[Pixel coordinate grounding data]
-- Opening Marker --

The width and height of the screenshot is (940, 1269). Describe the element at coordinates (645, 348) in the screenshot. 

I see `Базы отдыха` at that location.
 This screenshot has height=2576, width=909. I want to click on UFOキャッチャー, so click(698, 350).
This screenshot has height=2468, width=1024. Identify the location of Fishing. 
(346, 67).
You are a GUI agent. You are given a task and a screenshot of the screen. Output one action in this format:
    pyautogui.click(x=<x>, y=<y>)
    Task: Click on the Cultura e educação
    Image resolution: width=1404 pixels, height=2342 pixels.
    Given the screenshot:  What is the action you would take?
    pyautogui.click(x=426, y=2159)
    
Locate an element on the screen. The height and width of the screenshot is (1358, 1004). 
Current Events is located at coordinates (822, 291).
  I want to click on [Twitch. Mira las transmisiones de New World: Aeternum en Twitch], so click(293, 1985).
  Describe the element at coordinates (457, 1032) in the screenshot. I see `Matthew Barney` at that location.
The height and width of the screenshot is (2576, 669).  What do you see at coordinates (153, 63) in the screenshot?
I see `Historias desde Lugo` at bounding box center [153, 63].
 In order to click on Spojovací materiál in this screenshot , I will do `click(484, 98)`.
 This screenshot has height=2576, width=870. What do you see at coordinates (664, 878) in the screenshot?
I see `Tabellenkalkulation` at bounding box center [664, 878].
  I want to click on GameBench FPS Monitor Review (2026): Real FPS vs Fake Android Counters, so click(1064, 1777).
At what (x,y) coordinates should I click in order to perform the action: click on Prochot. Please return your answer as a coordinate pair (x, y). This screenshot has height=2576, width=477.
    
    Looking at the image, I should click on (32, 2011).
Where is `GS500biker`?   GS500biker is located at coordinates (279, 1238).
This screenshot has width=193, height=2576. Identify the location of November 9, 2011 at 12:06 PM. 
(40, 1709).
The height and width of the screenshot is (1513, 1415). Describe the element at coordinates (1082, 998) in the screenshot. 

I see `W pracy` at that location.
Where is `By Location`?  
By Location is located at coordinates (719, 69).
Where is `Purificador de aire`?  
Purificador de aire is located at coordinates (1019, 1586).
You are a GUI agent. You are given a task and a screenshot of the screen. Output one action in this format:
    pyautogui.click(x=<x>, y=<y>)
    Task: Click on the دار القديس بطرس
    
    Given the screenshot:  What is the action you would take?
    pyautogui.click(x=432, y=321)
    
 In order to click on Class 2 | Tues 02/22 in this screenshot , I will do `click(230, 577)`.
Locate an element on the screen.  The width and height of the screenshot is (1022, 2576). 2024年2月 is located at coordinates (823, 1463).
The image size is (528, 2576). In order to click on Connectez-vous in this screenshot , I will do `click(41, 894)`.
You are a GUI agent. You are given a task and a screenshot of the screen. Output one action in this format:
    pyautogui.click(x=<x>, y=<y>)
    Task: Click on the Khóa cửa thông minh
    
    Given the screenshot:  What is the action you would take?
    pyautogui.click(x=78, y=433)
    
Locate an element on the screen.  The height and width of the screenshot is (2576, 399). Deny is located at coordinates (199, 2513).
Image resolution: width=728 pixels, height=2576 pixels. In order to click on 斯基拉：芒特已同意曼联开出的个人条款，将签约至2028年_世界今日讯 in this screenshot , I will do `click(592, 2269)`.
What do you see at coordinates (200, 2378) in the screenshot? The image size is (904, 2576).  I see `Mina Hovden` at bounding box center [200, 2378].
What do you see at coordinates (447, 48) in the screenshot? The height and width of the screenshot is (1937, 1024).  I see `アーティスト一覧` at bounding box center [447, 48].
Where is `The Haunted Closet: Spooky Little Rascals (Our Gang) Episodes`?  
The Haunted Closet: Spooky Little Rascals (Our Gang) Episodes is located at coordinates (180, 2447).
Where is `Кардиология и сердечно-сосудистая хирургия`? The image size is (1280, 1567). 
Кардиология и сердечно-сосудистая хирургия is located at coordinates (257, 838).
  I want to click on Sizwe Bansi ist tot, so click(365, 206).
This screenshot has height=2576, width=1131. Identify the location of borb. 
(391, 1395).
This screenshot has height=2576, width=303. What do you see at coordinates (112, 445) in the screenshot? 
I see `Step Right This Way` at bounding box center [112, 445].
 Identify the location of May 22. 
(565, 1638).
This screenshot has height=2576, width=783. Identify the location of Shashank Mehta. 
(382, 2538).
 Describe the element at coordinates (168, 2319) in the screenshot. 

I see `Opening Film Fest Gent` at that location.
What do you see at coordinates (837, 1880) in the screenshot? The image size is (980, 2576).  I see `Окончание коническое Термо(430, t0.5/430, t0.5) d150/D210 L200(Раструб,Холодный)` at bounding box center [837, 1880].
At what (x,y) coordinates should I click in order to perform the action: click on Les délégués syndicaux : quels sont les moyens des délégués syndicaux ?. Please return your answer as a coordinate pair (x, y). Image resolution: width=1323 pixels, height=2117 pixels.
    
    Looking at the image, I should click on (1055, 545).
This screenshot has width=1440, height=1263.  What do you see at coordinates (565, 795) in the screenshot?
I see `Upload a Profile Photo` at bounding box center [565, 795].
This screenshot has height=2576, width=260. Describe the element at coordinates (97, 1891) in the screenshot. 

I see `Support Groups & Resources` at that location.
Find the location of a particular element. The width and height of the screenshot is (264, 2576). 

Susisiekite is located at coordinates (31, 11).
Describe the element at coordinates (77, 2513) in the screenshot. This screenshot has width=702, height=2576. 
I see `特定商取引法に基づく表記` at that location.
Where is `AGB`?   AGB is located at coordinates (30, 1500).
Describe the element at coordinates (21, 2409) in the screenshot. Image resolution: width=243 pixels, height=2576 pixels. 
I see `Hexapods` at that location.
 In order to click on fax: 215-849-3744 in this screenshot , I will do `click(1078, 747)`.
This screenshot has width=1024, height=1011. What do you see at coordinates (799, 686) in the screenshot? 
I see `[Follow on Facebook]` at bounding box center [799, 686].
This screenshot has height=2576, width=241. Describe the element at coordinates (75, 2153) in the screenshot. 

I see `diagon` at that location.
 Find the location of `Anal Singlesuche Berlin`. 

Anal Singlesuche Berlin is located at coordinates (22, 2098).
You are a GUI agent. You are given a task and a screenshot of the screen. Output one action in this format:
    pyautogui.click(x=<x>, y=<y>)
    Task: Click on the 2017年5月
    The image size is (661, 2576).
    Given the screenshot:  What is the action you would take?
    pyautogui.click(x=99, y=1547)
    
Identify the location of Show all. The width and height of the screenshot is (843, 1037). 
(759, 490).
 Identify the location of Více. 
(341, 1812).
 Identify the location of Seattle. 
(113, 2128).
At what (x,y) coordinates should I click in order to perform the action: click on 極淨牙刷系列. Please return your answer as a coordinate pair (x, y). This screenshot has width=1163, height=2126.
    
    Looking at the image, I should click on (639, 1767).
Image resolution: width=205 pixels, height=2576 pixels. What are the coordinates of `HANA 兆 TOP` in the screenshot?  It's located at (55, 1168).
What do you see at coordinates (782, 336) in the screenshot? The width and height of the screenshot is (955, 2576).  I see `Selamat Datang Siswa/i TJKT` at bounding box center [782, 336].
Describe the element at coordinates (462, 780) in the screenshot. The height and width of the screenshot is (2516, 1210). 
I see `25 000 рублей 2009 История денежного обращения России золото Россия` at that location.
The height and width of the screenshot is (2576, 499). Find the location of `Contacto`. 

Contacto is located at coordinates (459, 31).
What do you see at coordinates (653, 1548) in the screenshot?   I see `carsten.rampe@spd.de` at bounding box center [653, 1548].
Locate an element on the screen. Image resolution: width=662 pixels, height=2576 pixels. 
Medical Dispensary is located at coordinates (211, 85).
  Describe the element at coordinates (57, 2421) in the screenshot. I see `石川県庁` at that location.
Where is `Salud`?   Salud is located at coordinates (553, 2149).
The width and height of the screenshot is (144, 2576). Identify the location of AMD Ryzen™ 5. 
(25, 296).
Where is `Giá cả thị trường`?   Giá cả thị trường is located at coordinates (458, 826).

-- Closing Marker --

• TASK INSTRUCTIONS:
Would you output, from the records above, exactly the run of lines that starts at the line containing "Describe the element at coordinates (77, 2513)" and ends at the line containing "What do you see at coordinates (782, 336)", and only that run?

• REPLY:
Describe the element at coordinates (77, 2513) in the screenshot. This screenshot has width=702, height=2576. 
I see `特定商取引法に基づく表記` at that location.
Where is `AGB`?   AGB is located at coordinates (30, 1500).
Describe the element at coordinates (21, 2409) in the screenshot. Image resolution: width=243 pixels, height=2576 pixels. 
I see `Hexapods` at that location.
 In order to click on fax: 215-849-3744 in this screenshot , I will do `click(1078, 747)`.
This screenshot has width=1024, height=1011. What do you see at coordinates (799, 686) in the screenshot? 
I see `[Follow on Facebook]` at bounding box center [799, 686].
This screenshot has height=2576, width=241. Describe the element at coordinates (75, 2153) in the screenshot. 

I see `diagon` at that location.
 Find the location of `Anal Singlesuche Berlin`. 

Anal Singlesuche Berlin is located at coordinates (22, 2098).
You are a GUI agent. You are given a task and a screenshot of the screen. Output one action in this format:
    pyautogui.click(x=<x>, y=<y>)
    Task: Click on the 2017年5月
    The image size is (661, 2576).
    Given the screenshot:  What is the action you would take?
    pyautogui.click(x=99, y=1547)
    
Identify the location of Show all. The width and height of the screenshot is (843, 1037). 
(759, 490).
 Identify the location of Více. 
(341, 1812).
 Identify the location of Seattle. 
(113, 2128).
At what (x,y) coordinates should I click in order to perform the action: click on 極淨牙刷系列. Please return your answer as a coordinate pair (x, y). This screenshot has width=1163, height=2126.
    
    Looking at the image, I should click on (639, 1767).
Image resolution: width=205 pixels, height=2576 pixels. What are the coordinates of `HANA 兆 TOP` in the screenshot?  It's located at (55, 1168).
What do you see at coordinates (782, 336) in the screenshot? The width and height of the screenshot is (955, 2576).  I see `Selamat Datang Siswa/i TJKT` at bounding box center [782, 336].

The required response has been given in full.